Lorde Lars Isenhaert, um homem louro e magro com um bigode caído, bateu com a palma da mão na mesa.

— De fato. Exatamente o que penso, Ector.

Seris olhou para os dois apaixonadamente.

— Destruir os Soberanos pode não enfraquecer o poder de Agrona, mas enfraquecerá sua imagem junto ao público. E, mais importante, um ataque tão ousado contra ele atrairá sua maior arma para o campo de batalha.

Seris estava encarando os alto-sangues enquanto falava, mas eu sabia que ela estava falando diretamente comigo quando disse:

— Toda a mente dele foi consumida pelo Legado por décadas. Sua remoção é agora nossa maior prioridade.

Meus punhos cerraram e minha mandíbula apertou. Apesar dessas reações físicas, porém, eu não tinha certeza do que estava sentindo.

Um dos alto-sangues falou, fez uma pergunta, mas meus pensamentos estavam mergulhando internamente e eu não processei as palavras.

Tessia…

— Ela está certa, Arthur.

Disse Sylvie, projetando seus pensamentos nos meus.

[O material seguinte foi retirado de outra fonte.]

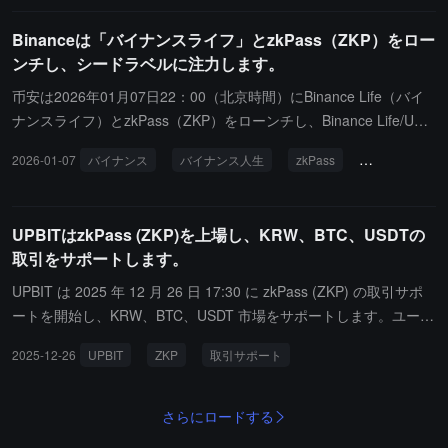
Binanceは「バイナンスライフ」とzkPass（ZKP）をロー
ンチし、シードラベルに注力します。
币安は2026年01月07日22：00（北京時間）にBinance Life（バイ
ナンスライフ）とzkPass（ZKP）をローンチし、Binance Life/USD
T、Binance Life/USDC、Binance Life/TRY、ZKP/USDT、ZKP/USD
2026-01-07
バイナンス
バイナンス人生
zkPass
種子ラベル
C、ZKP/TRYの現物取引ペアを開放します。公告によると、Binanc
e LifeとZKPはシードタグが追加されます。シードタグは革新的な
プロジェクトを表し、他の上場トークンと比較して、これらのトー
UPBITはzkPass (ZKP)を上場し、KRW、BTC、USDTの
クンはより高いボラティリティとリスクを示す可能性があります。
取引をサポートします。
UPBIT は 2025 年 12 月 26 日 17:30 に zkPass (ZKP) の取引サポ
ートを開始し、KRW、BTC、USDT 市場をサポートします。ユーザ
ーは公告発表後 2 時間以内に入金を行うことができ、必ずネットワ
2025-12-26
UPBIT
ZKP
取引サポート
ークが ZKP-Ethereum であることを確認してください。
さらにロードする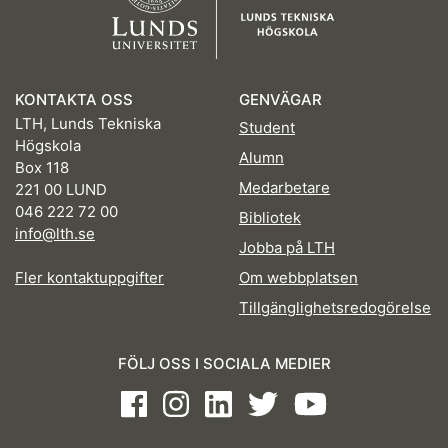
KONTAKTA OSS
GENVÄGAR
LTH, Lunds Tekniska
Student
Högskola
Alumn
Box 118
Medarbetare
221 00 LUND
046 222 72 00
Bibliotek
info@lth.se
Jobba på LTH
Fler kontaktuppgifter
Om webbplatsen
Tillgänglighetsredogörelse
FÖLJ OSS I SOCIALA MEDIER
Facebook
Instagram
LinkedIn
Twitter
Youtube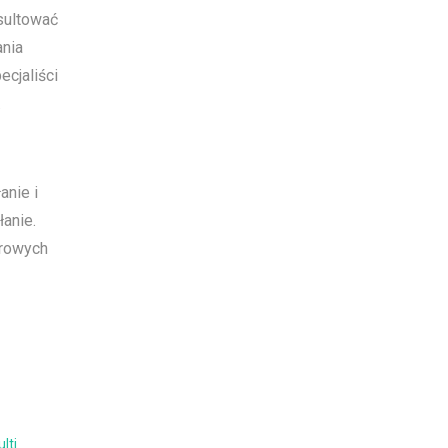
sultować
ania
ecjaliści
.
anie i
anie.
trowych
lti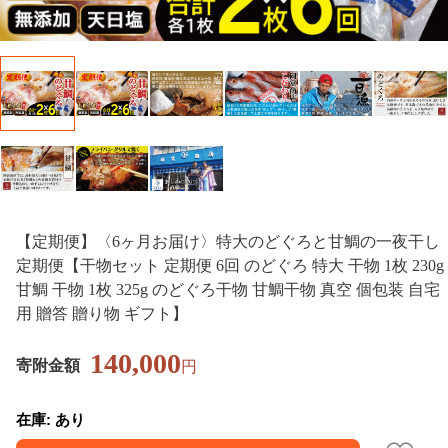
【定期便】〈6ヶ月お届け〉特大のどぐろと甘鯛の一夜干し
定期便【干物セット 定期便 6回 のどぐろ 特大 干物 1枚 230g
甘鯛 干物 1枚 325g のどぐろ干物 甘鯛干物 真空 個包装 自宅
用 贈答 贈り物 ギフト】
140,000
寄附金額
円
在庫: あり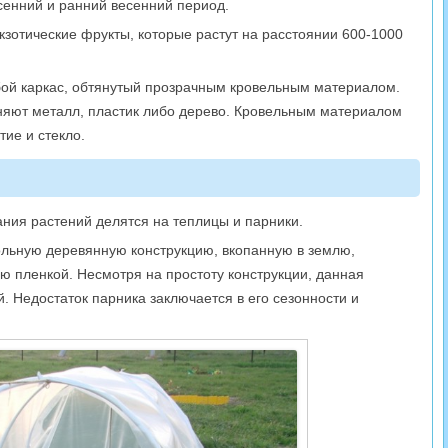
сенний и ранний весенний период.
зотические фрукты, которые растут на расстоянии 600-1000
бой каркас, обтянутый прозрачным кровельным материалом.
няют металл, пластик либо дерево. Кровельным материалом
тие и стекло.
ния растений делятся на теплицы и парники.
ольную деревянную конструкцию, вкопанную в землю,
ю пленкой. Несмотря на простоту конструкции, данная
. Недостаток парника заключается в его сезонности и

— Sinto muito, mas você está adiando isso há muito tempo. A situação de Cecilia precisa ser tratada.

— Mas como nós fazemos isso?

— Por que deixar a garota viver o suficiente para se tornar uma ameaça, então?

As palavras de Uriel levaram um momento para penetrar, mas assim que o fizeram, forcei minha mente a voltar para a conversa acontecendo ao meu redor.

— Teria sido mais prudente, ao que parece, matá-la meses atrás, mesmo que isso significasse perder a oportunidade de nosso atual ato de rebelião.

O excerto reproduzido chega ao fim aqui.